**WHAT TO DO:** In the listing below, find the line with "kuranı kerim , mukabele , takipli" and the line with "が1つ、WiFiのNICが1つ標準で搭載されていますが、安定", then return them and every line between them exactly, minus the pictures.

**MATERIAL FOR THIS TASK:**
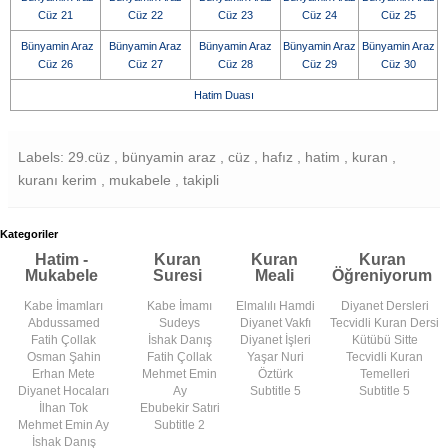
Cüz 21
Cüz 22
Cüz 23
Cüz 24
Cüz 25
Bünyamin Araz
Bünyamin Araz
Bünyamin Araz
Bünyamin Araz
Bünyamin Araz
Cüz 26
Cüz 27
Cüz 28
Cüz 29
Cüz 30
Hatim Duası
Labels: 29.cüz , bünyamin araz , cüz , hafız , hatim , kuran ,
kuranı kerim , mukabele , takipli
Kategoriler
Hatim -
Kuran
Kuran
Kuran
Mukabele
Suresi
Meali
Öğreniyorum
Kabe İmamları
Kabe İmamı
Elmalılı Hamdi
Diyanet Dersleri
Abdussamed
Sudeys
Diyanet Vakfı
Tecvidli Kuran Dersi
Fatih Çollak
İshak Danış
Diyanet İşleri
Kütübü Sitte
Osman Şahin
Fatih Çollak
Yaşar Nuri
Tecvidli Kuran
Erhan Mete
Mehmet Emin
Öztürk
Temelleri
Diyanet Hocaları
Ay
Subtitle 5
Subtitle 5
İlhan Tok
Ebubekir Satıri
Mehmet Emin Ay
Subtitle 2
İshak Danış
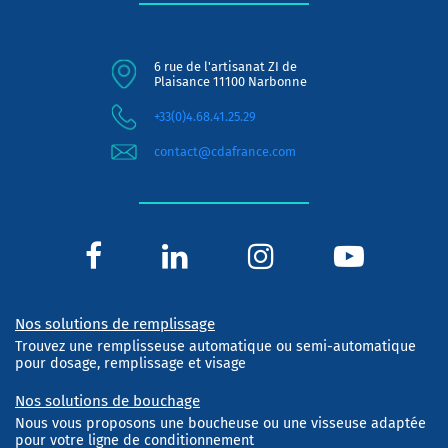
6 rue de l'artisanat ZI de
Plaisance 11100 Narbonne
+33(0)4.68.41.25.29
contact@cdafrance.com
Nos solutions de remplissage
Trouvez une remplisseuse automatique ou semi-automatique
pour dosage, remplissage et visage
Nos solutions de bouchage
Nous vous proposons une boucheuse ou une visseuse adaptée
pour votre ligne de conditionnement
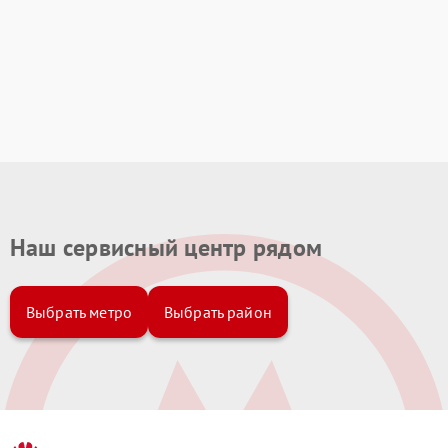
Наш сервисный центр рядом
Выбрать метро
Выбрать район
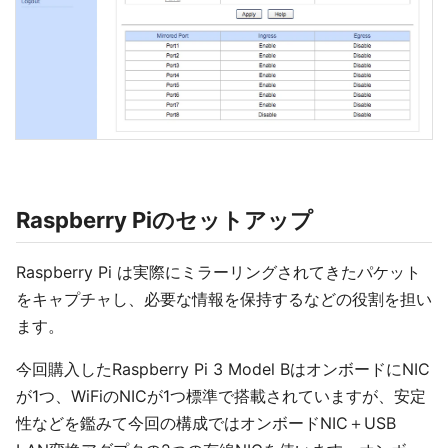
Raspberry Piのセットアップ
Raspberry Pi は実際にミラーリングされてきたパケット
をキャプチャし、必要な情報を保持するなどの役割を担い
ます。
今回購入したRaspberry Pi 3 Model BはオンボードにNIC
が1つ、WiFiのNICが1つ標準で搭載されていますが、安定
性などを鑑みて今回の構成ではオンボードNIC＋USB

**RESPONSE:**
kuranı kerim , mukabele , takipli
Kategoriler
Hatim -
Kuran
Kuran
Kuran
Mukabele
Suresi
Meali
Öğreniyorum
Kabe İmamları
Kabe İmamı
Elmalılı Hamdi
Diyanet Dersleri
Abdussamed
Sudeys
Diyanet Vakfı
Tecvidli Kuran Dersi
Fatih Çollak
İshak Danış
Diyanet İşleri
Kütübü Sitte
Osman Şahin
Fatih Çollak
Yaşar Nuri
Tecvidli Kuran
Erhan Mete
Mehmet Emin
Öztürk
Temelleri
Diyanet Hocaları
Ay
Subtitle 5
Subtitle 5
İlhan Tok
Ebubekir Satıri
Mehmet Emin Ay
Subtitle 2
İshak Danış
6 rue de l'artisanat ZI de
Plaisance 11100 Narbonne
+33(0)4.68.41.25.29
contact@cdafrance.com
Nos solutions de remplissage
Trouvez une remplisseuse automatique ou semi-automatique
pour dosage, remplissage et visage
Nos solutions de bouchage
Nous vous proposons une boucheuse ou une visseuse adaptée
pour votre ligne de conditionnement
Наш сервисный центр рядом
Выбрать метро
Выбрать район
Raspberry Piのセットアップ
Raspberry Pi は実際にミラーリングされてきたパケット
をキャプチャし、必要な情報を保持するなどの役割を担い
ます。
今回購入したRaspberry Pi 3 Model BはオンボードにNIC
が1つ、WiFiのNICが1つ標準で搭載されていますが、安定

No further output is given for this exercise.